Giro d’Italia a Castiglione dei Pepoli. nella valle del Bisenzio e a Prato

Pubblicato da Andrea Donati in Appennino · 12/5/2019 22:56:00




Sembrava di essere al Passo del Mortirolo, così le immagini che riportiamo nel video del passaggio del Giro a Castiglione dei Pepoli, dove comunque i numerosi cittadini hanno assistito incuranti della fissa nebbia e della fredda pioggerella incessante.

Più fortunati i nostri cugini toscani, che hanno trovato un tempo decisamente migliore come riferisce “Notizie di Prato” nel seguente articolo.

In migliaia sulle strade pratesi per salutare il Giro d’Italia.
Due lunghissime ali di folla in festa, dalla Val Bisenzio al Ponte Lama a Prato, hanno accompagnato il passaggio pratese della seconda tappa del 102esimo Giro d'Italia da Bologna a Fucecchio.

Scroscio di applausi quando prima gli otto fuggitivi e poi il gruppo hanno colorato di rosa la nostra provincia. Un passaggio fugace ma denso di emozioni per grandi e piccini. Una grande festa per la città che attendeva questo momento da tre anni.

La giornata di domenica e la fascia oraria all'ora di pranzo hanno ridotto i disagi per la circolazione al minimo e allargato la possibilità di scendere in strada per partecipare all'evento. Il passaggio da piazza Mercatale è scattato alle 14.25 dopo che la carovana aveva distribuito cappelli, magliette, gadget e persino tatuaggi temporanei rigorosamente rosa.

Ad attendere il passaggio della corsa in piazza Mercatale anche il sindaco Matteo Biffoni soddisfatto del risultato: "Sono contento. È una grande festa che i pratesi aspettavano e ci chiedevano da tanto. Ringrazio gli oltre 80 volontari che hanno contribuito alla buona riuscita della giornata. Anche il tempo ci ha voluto bene".
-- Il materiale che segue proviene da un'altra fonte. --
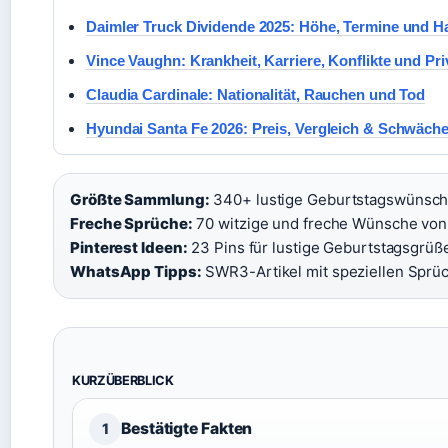
Daimler Truck Dividende 2025: Höhe, Termine und 
Vince Vaughn: Krankheit, Karriere, Konflikte und Pri
Claudia Cardinale: Nationalität, Rauchen und Tod
Hyundai Santa Fe 2026: Preis, Vergleich & Schwächen
Größte Sammlung:
340+ lustige Geburtstagswünsche
Freche Sprüche:
70 witzige und freche Wünsche von S
Pinterest Ideen:
23 Pins für lustige Geburtstagsgrüße
WhatsApp Tipps:
SWR3-Artikel mit speziellen Sprü
KURZÜBERBLICK
Bestätigte Fakten
1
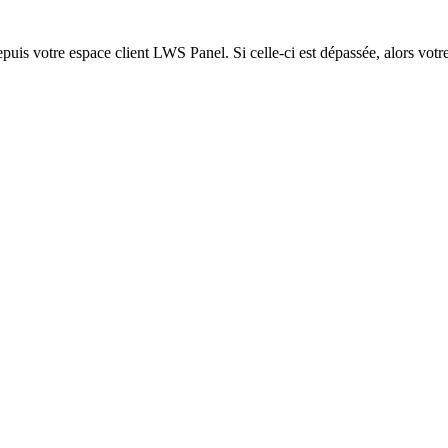
epuis votre espace client LWS Panel. Si celle-ci est dépassée, alors votre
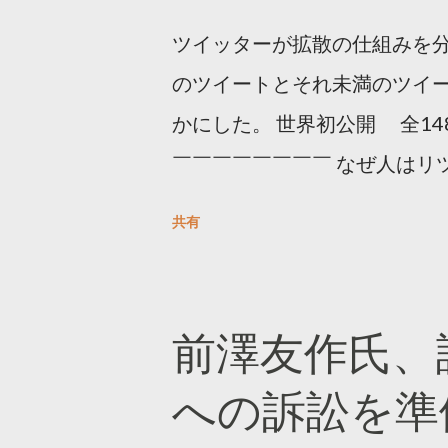
ツイッターが拡散の仕組みを分
のツイートとそれ未満のツイ
かにした。 世界初公開 全14
￣￣￣￣￣￣￣￣ なぜ人はリツ
をもとに「バズ」を科学しました
共有
は16の熱量でリツイートする 
ンロードはこちら👇 — Twitter マ
10, 2023 世界初公開｜「
前澤友作氏、
https://marketing.twitter.com/
への訴訟を準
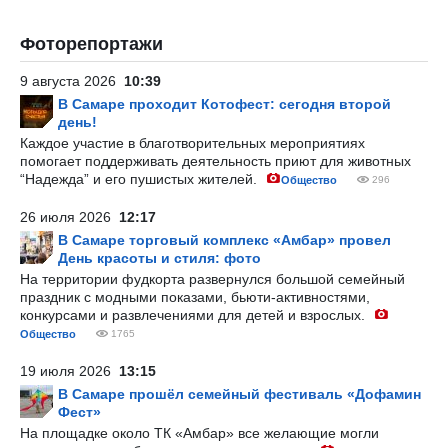
Фоторепортажи
9 августа 2026
10:39
В Самаре проходит Котофест: сегодня второй
день!
Каждое участие в благотворительных мероприятиях
помогает поддерживать деятельность приют для животных
“Надежда” и его пушистых жителей.
Общество
296
26 июля 2026
12:17
В Самаре торговый комплекс «Амбар» провел
День красоты и стиля: фото
На территории фудкорта развернулся большой семейный
праздник с модными показами, бьюти-активностями,
конкурсами и развлечениями для детей и взрослых.
Общество
1765
19 июля 2026
13:15
В Самаре прошёл семейный фестиваль «Дофамин
Фест»
На площадке около ТК «Амбар» все желающие могли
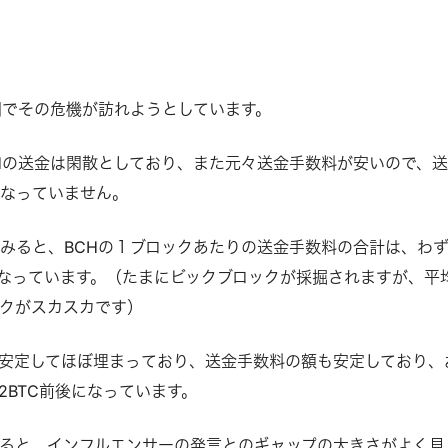
期でその危機が訪れようとしています。
Hの送金は閑散としており、また元々送金手数料が安いので、
になっていません。
みると、BCHの１ブロックあたりの送金手数料の合計は、わ
程度になっています。（たまにビックブロックが採掘されますが、平
クがスカスカです）
は安定してほぼ埋まっており、送金手数料の額も安定しており、
2BTC前後になっています。
ると、インフルエンサーの発言とのギャップの大きさがよく見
Le prime gocce infatti, sono arrivate subito dopo il passaggio del 'fine corsa' dalla città. Più complessa la gestione del traffico a Carmignano sulla cima del Montalbano dove a Castra i ciclisti provenienti dall'empolese dovevano affrontare il gran premio della montagna. L'afflusso incontrollato delle auto e la sosta lungo le strade che portano al tracciato della corsa, hanno creato una sorta di tappo in entrambe le direzioni, risolto poi con la chiusura della strada già all'altezza di Verghereto.